Upaya mengurangi pertumbuhan akasia lanjut Joko Waluyo dari Taman Nasional Baluran, akan terus dilakukan dengan teknik mengolesi akasia Akasia dengan solar hasil fermentasi. Sejauh ini kata Joko, upaya itu cukup berhasil mencegah penyebaran tumbuh kembang akasia.
“Hasilnya cukup berhasil, ada yang tidak tumbuh dan mati. Yang sudah berhasil di savana bekol sekitar 250 hektar, dari total akasia di baluran sekitar 6.000 hektar. Kita lanjutkan, dan anggarannya tidak hanya terbatas dari kami tapi juga dari mitra,” tutur Joko.
Sementara itu, penampakan banteng jawa meski semakin jarang juga dibenarkan oleh Sukadi, salah satu warga Desa Wonorejo, Kecamatan Bayu Putih, Kabupaten Situbondo, yang bertempat tinggal dekat dari kawasan taman nasional.

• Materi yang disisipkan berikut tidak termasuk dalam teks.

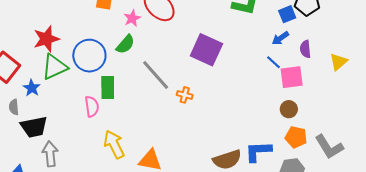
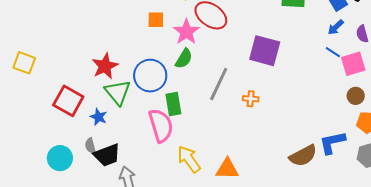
pink star: (132, 18) -> (186, 32), size x1.5
green triangle: (55, 67) -> (118, 92), turned -36
gray line: (156, 75) -> (219, 84), turned 76
gray semicircle: (14, 107) -> (90, 146), moved
pink semicircle: (92, 107) -> (161, 125), size x1.6

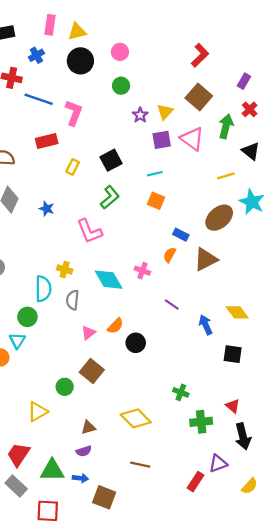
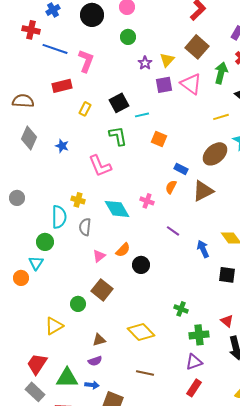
cyan line: (155, 174) -> (142, 115), moved
green L-shape: (110, 197) -> (118, 136), turned -60
purple triangle: (218, 463) -> (194, 362), moved

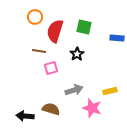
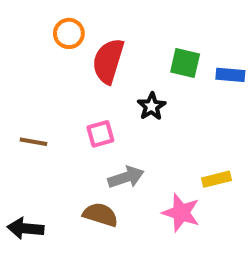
green square: (84, 27) -> (185, 63), moved
brown line: (39, 51) -> (33, 142), moved
gray arrow: (74, 90) -> (126, 177), moved
black arrow: (25, 116) -> (26, 228), moved

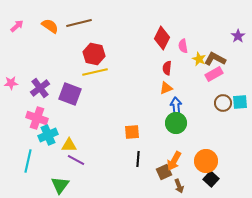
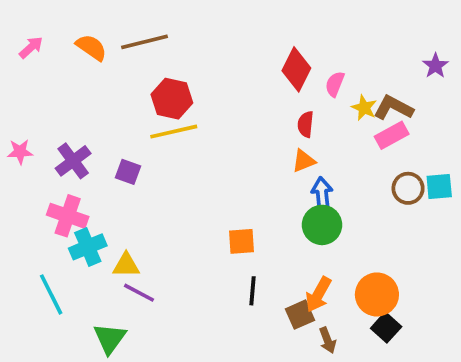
pink semicircle: (183, 46) -> (335, 84), turned 32
purple square: (70, 94) -> (128, 172), size x0.6
cyan line: (28, 161) -> (51, 294), turned -40

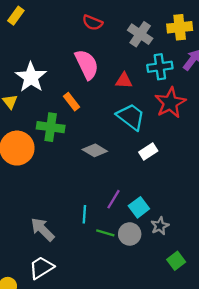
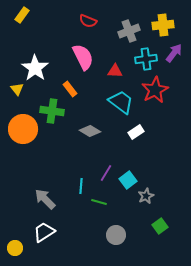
gray cross: (140, 34) -> (129, 31), turned 35
gray circle: (130, 234) -> (116, 235), moved

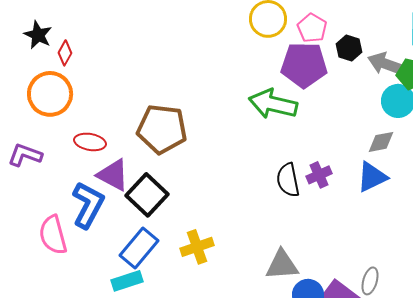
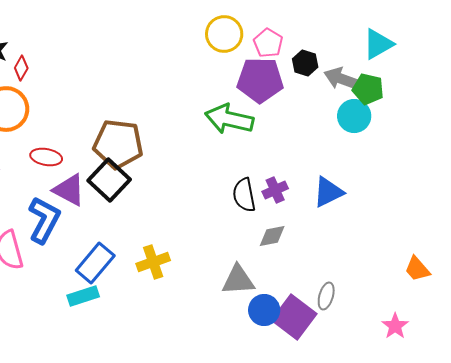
gray diamond: (381, 142) -> (272, 236), moved
black square: (147, 195) -> (109, 180), moved

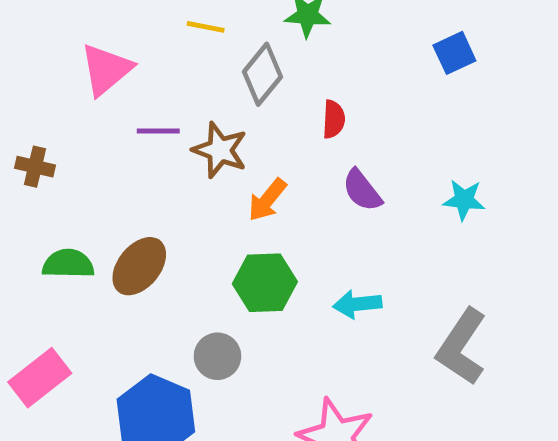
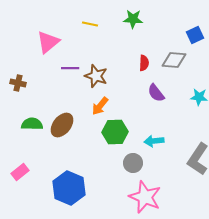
gray diamond: (263, 74) -> (174, 60), moved, turned 55
orange arrow: (267, 200) -> (100, 106), moved
gray circle: (217, 356) -> (133, 163), moved
pink rectangle: (40, 378) -> (20, 172), size x0.7

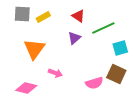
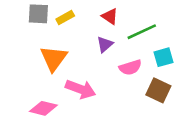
pink arrow: (55, 73) -> (80, 89), size x1.6
pink semicircle: (94, 83) -> (130, 67), moved

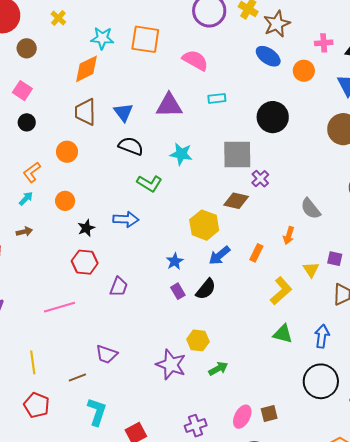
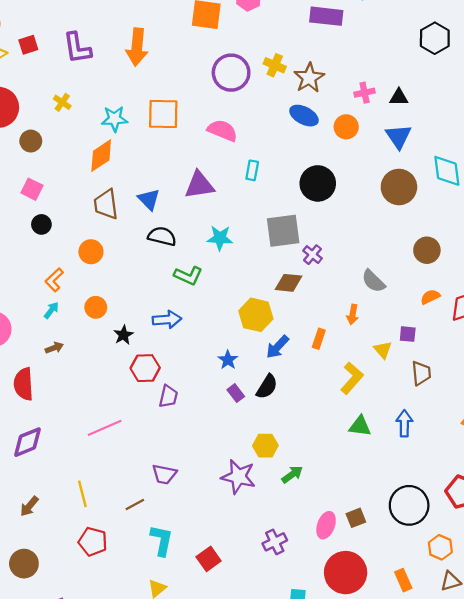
cyan rectangle: (217, 98) -> (252, 170), turned -66
red hexagon: (85, 262) -> (145, 368), moved
black circle: (321, 381) -> (409, 505), moved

“Banteng saya pernah ketemu beberapa waktu lalu, juga masih terlihat babi hutan baru-baru ini, dan anjing hutan. Seorang wisatawan asing yang kebetulan menginap di desa ini, pernah melihat macan tutul jawa,” imbuh Sukadi.
Banteng merupakan satwa pemalu yang jarang terlihat berkelompok lebih dari tiga ekor. Pada 1996, populasi banteng tercatat sebanyak 320 ekor, kemudian merosot drastis pada 2007 menjadi 34 ekor, dan terakhir pada 2011 tercatat hanya sekitar 22-24 ekor saja yang tersisa.
Kerbau liar sedang mandi di kubangan. Foto : Petrus Riski
Kerbau liar sedang mandi di kubangan. Foto : Petrus Riski
Pantauan Mongabay pada pertengahan Agustus 2014 atau masuk musim kering, hanya terlihat 2 ekor kerbau liar yang berkubang maupun mencari makan di savana. Selain itu belasan rusa timor dan beberapa ekor merak hijau tampak malu-malu mencari makan dan minum di sekitar savana Baluran. Banteng jawa yang menjadi maskot Baluran, hingga sore menjelang belum menampakkan batang hidungnya maupun suara lenguhannya.
Selain Banteng, keberadaan burung merak juga menjadi perhatian karena jumlahnya yang semakin berkurang akibat perburuan liar. Di Indonesia, jumlah burung merak yang merupakan hewan dilindungi ini diperkirakan tinggal 1.000 ekor, termasuk yang ada di Taman Nasional Baluran.
Krisis Macan Tutul Jawa
Keberadaan macan tutul jawa di Taman Nasional Baluran diprediksi semakin habis, yang diperkirakan jumlahnya mencapai belasan saja. Indikasi langkanya macan tutul jawa di Baluran dapat dilihat dari keberadaan rusa timor yang jumlahnya semakin bertambah dan dominan di savana Baluran. Jumlah yang berlimpah dari satwa yang menjadi mangsa predator macan tutul, memunculkan asumsi bahwa jumlah predator mengalami penurunan atau berkurang.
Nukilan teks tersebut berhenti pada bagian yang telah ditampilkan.